■ **EXERCISE GOAL**: The string "Acura" may appear in lines of the data; report how many lines contain it, with no other output.

■ **SUPPLIED ENTRIES**:

BEGIN

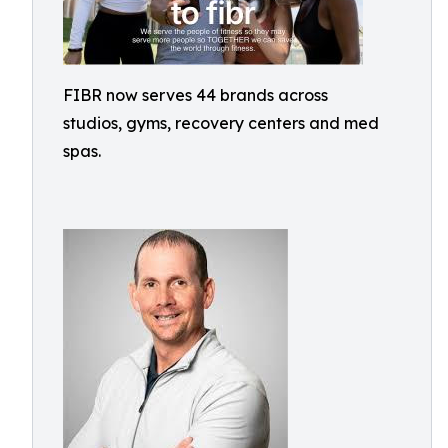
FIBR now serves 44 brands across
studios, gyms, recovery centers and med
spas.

END
BEGIN

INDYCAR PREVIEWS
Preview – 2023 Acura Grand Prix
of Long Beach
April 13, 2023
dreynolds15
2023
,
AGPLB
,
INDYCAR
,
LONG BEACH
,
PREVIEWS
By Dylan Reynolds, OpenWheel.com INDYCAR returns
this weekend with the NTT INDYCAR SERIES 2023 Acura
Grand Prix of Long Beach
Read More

END

■ **RESPONSE TO THIS TASK**: 2